I gave this problem to some students in an intro math course. In the process of trying to probe possible approaches for a proof, they produced an instructive, and obvious, counterexample: \[f: \{0\} \to \{0,1\},\ f(0)=0,\ A=\{0,1\}.\]
ChatGPT-4 and the Kontsevich Recursion Formula
Prompt: Let d \(\geq\) 1. How many degree \(d\) rational curves in \(\mathbb{CP}^2\) pass through \(3d - 1\) points in general position?
ChatGPT-4
To determine the number of degree \(d\) rational curves in \(\mathbb{CP}^2\) that pass through \(3d - 1\) points in general position, we can use the theory of intersection numbers and rational curves in projective spaces.
Step 1: Understanding Rational Curves
A rational curve of degree \(d\) in \(\mathbb{CP}^2\) can be represented by a map \(\mathbb{CP}^1 \to \mathbb{CP}^2\) that has degree \(d\). Such curves can be thought of as the images of a rational parameterization of degree \(d\).
Step 2: Conditions for Passing Through Points
A degree \(d\) rational curve can be defined by a polynomial equation of degree \(d\) in homogeneous coordinates. To find how many such curves pass through a given set of points, we need to take into account:
- The total number of points that the curve can pass through.
- The constraints imposed by those points being in general position.
Step 3: Counting Curves
When we have \(3d - 1\) points in general position, we need to count how many degree \(d\) curves can pass through these points.

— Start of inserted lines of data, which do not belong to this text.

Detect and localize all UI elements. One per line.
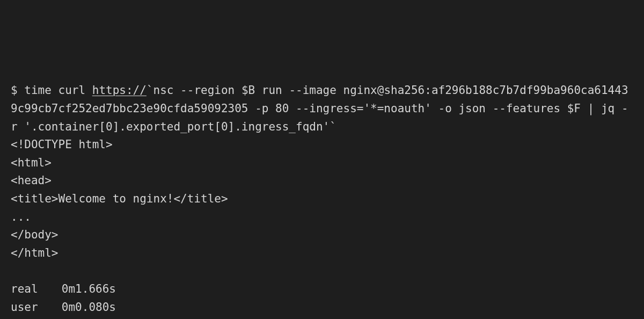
timing-sys: sys 0m0.037s [11,316,633,319]
command-line: $ time curl https://`nsc --region $B run… [11,82,633,136]
output-line: </html> [11,244,633,263]
timing-label: user [11,299,48,317]
timing-user: user 0m0.080s [11,299,633,317]
timing-value: 0m1.666s [62,280,116,299]
output-line: <!DOCTYPE html> [11,136,633,154]
blank-line [11,262,633,280]
output-line: <html> [11,154,633,172]
timing-value: 0m0.037s [62,316,116,319]
output-line: </body> [11,226,633,244]
shell-prompt: $ [11,84,24,97]
command-text-pre: time curl [24,84,92,97]
timing-label: sys [11,316,48,319]
timing-value: 0m0.080s [62,299,116,317]
terminal-output: $ time curl https://`nsc --region $B run… [11,82,633,319]
output-line: <head> [11,172,633,190]
timing-label: real [11,280,48,299]
output-line: ... [11,208,633,227]
command-text-url: https:// [92,84,147,97]
timing-real: real 0m1.666s [11,280,633,299]
output-line: <title>Welcome to nginx!</title> [11,190,633,208]
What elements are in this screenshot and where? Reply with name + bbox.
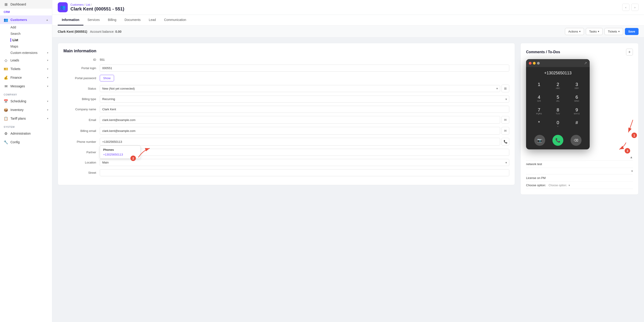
finance-chevron: ▾ xyxy=(47,76,48,79)
nav-prev-button[interactable]: ‹ xyxy=(622,4,630,11)
phone-input[interactable] xyxy=(100,138,500,146)
company-section-label: COMPANY xyxy=(0,91,52,97)
sidebar-item-custom-extensions[interactable]: Custom extensions ▾ xyxy=(10,50,52,56)
sidebar-item-config[interactable]: 🔧 Config xyxy=(0,138,52,146)
phone-icon[interactable]: 📞 xyxy=(502,138,509,146)
comment-option-chevron[interactable]: ▾ xyxy=(568,184,570,187)
dialer-number-display: +13025650113 xyxy=(526,67,590,78)
form-row-billing-type: Billing type Recurring xyxy=(64,96,509,103)
sidebar-item-dashboard[interactable]: ⊞ Dashboard xyxy=(0,0,52,9)
dialer-expand-dot xyxy=(537,62,540,65)
tickets-icon: 🎫 xyxy=(4,67,8,71)
dialer-expand-icon[interactable]: ↗ xyxy=(584,61,587,65)
account-balance-label: Account balance: 0.00 xyxy=(90,30,122,34)
breadcrumb-customers[interactable]: Customers xyxy=(70,3,84,6)
dialer-key-2[interactable]: 2ABC xyxy=(548,80,567,92)
status-addon-icon[interactable]: ⊞ xyxy=(502,85,509,92)
street-input[interactable] xyxy=(100,169,509,176)
sidebar-item-tariff[interactable]: 📋 Tariff plans ▾ xyxy=(0,114,52,123)
main-info-section: Main information ID 551 Portal login Por… xyxy=(58,43,515,195)
dialer-key-6[interactable]: 6MNO xyxy=(568,92,586,105)
dashboard-icon: ⊞ xyxy=(4,2,8,7)
sidebar-item-administration[interactable]: ⚙ Administration xyxy=(0,129,52,138)
billing-email-icon[interactable]: ✉ xyxy=(502,127,509,135)
form-row-company-name: Company name xyxy=(64,106,509,113)
dialer-titlebar: ↗ xyxy=(526,59,590,67)
billing-type-select[interactable]: Recurring xyxy=(100,96,509,103)
comment-text-2: License on PM xyxy=(526,176,546,180)
email-input[interactable] xyxy=(100,116,500,124)
config-icon: 🔧 xyxy=(4,140,8,144)
tab-documents[interactable]: Documents xyxy=(120,15,145,26)
show-password-button[interactable]: Show xyxy=(100,75,114,81)
save-button[interactable]: Save xyxy=(625,28,638,35)
tickets-button[interactable]: Tickets xyxy=(604,28,623,35)
tab-services[interactable]: Services xyxy=(84,15,104,26)
sidebar-item-maps[interactable]: Maps xyxy=(10,43,52,50)
comment-text-1: network test xyxy=(526,162,542,166)
comments-header: Comments / To-Dos + xyxy=(526,49,633,56)
add-comment-button[interactable]: + xyxy=(626,49,633,56)
sidebar-item-messages[interactable]: ✉ Messages ▾ xyxy=(0,82,52,91)
scheduling-chevron: ▾ xyxy=(47,100,48,103)
form-row-status: Status New (Not yet connected) ⊞ xyxy=(64,85,509,92)
tab-lead[interactable]: Lead xyxy=(145,15,160,26)
dialer-video-button[interactable]: 📷 xyxy=(534,135,545,146)
breadcrumb-list[interactable]: List xyxy=(86,3,90,6)
custom-ext-chevron: ▾ xyxy=(47,51,48,54)
sidebar-item-inventory[interactable]: 📦 Inventory ▾ xyxy=(0,106,52,114)
sidebar-item-add[interactable]: Add xyxy=(10,24,52,31)
leads-icon: ◇ xyxy=(4,58,8,63)
dialer-backspace-button[interactable]: ⌫ xyxy=(570,135,582,146)
sidebar-item-tickets[interactable]: 🎫 Tickets ▾ xyxy=(0,65,52,73)
dialer-container: ↗ +13025650113 1 2ABC 3DEF 4GHI 5JKL 6MN… xyxy=(526,59,633,149)
sidebar-item-leads[interactable]: ◇ Leads ▾ xyxy=(0,56,52,65)
phone-label: Phone number xyxy=(64,140,100,144)
form-row-street: Street xyxy=(64,169,509,176)
dialer-key-star[interactable]: * xyxy=(530,118,548,130)
dialer-minimize-dot xyxy=(533,62,536,65)
comments-toggle-icon[interactable]: ▲ xyxy=(630,155,633,159)
dialer-key-9[interactable]: 9WXYZ xyxy=(568,105,586,118)
dialer-actions: 📷 📞 ⌫ xyxy=(526,133,590,149)
dialer-key-3[interactable]: 3DEF xyxy=(568,80,586,92)
partner-label: Partner xyxy=(64,151,100,154)
billing-email-input[interactable] xyxy=(100,127,500,135)
comments-list: ▲ network test ▾ License on PM Choose op xyxy=(526,154,633,189)
sidebar-item-list[interactable]: List xyxy=(10,37,52,43)
comment-item-2: License on PM xyxy=(526,174,633,182)
comment-toggle-2[interactable]: ▾ xyxy=(631,169,633,173)
dialer-key-8[interactable]: 8TUV xyxy=(548,105,567,118)
portal-login-input[interactable] xyxy=(100,65,509,72)
page-header-icon: 👥 xyxy=(58,2,68,12)
partner-input[interactable] xyxy=(100,149,509,156)
dialer-key-5[interactable]: 5JKL xyxy=(548,92,567,105)
tab-communication[interactable]: Communication xyxy=(160,15,190,26)
dialer-key-1[interactable]: 1 xyxy=(530,80,548,92)
sidebar-item-search[interactable]: Search xyxy=(10,31,52,37)
actions-button[interactable]: Actions xyxy=(565,28,584,35)
location-select[interactable]: Main xyxy=(100,159,509,166)
page-header-title: Customers / List / Clark Kent (000551 - … xyxy=(70,3,124,12)
action-bar: Clark Kent (000551) Account balance: 0.0… xyxy=(52,26,644,38)
email-icon[interactable]: ✉ xyxy=(502,116,509,124)
sidebar-item-scheduling[interactable]: 📅 Scheduling ▾ xyxy=(0,97,52,106)
email-field-group: ✉ xyxy=(100,116,509,124)
tasks-button[interactable]: Tasks xyxy=(586,28,603,35)
dialer-key-4[interactable]: 4GHI xyxy=(530,92,548,105)
dialer-key-7[interactable]: 7PQRS xyxy=(530,105,548,118)
nav-next-button[interactable]: › xyxy=(631,4,638,11)
company-name-input[interactable] xyxy=(100,106,509,113)
action-buttons-group: Actions Tasks Tickets Save xyxy=(565,28,638,35)
sidebar-item-customers[interactable]: 👥 Customers ▲ xyxy=(0,16,52,24)
customers-submenu: Add Search List Maps Custom extensions ▾ xyxy=(0,24,52,56)
dialer-call-button[interactable]: 📞 xyxy=(552,135,563,146)
tab-billing[interactable]: Billing xyxy=(104,15,120,26)
status-select[interactable]: New (Not yet connected) xyxy=(100,85,500,92)
dialer-key-0[interactable]: 0+ xyxy=(548,118,567,130)
email-label: Email xyxy=(64,118,100,122)
dialer-key-hash[interactable]: # xyxy=(568,118,586,130)
header-nav-buttons: ‹ › xyxy=(622,4,638,11)
tab-information[interactable]: Information xyxy=(58,15,84,26)
sidebar-item-finance[interactable]: 💰 Finance ▾ xyxy=(0,73,52,82)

- The degree \(d\) rational curves in \(\mathbb{CP}^2\) correspond to a degree \(d\) homogeneous polynomial, and the number of such curves that pass through \(m\) general points can be computed using a formula derived from intersection theory.
Step 4: Application of the Formula
The general formula for counting the number of degree \(d\) rational curves passing through \(m\) points in general position in \(\mathbb{CP}^2\) is given by:
\[ N(d,m) = \binom{m - 1}{d - 1} \]
provided that \(m \geq 3d - 1\).
In our case, since \(m = 3d - 1\):
\[ N(d, 3d - 1) = \binom{(3d - 1) - 1}{d - 1} = \binom{3d - 2}{d - 1} \]
Conclusion
Thus, the number of degree \(d\) rational curves in \(\mathbb{CP}^2\) that pass through \(3d - 1\) points in general position is:
\[ \boxed{\binom{3d - 2}{d - 1}} \]
This question was mostly just for fun, to see what kind of answer ChatGPT-4 would give to a question of fundamental importance in enumerative geometry, and which I understand deeply and completely. And indeed, ChatGPT-4’s answer is a confidently stated hallucination, disconnected with any sort of mathematical reality.
The correct answer is given by the initial condition \(N_1 = 1\) and by the recursion formula:
\[ N_d = \sum_{k+l = d} N_k\cdot N_l \cdot \left( k^2\cdot l^2 \cdot \binom{3d-4}{3k-2} - k^3\cdot l \cdot \binom{3d-4}{3k-1} \right) \]
The proof rests upon the enumerative foundations provided by the Gromov–Witten axioms. An understanding of the splitting axiom, the divisor axiom, and the fundamental class axiom are necessary to derive the above recursive formula.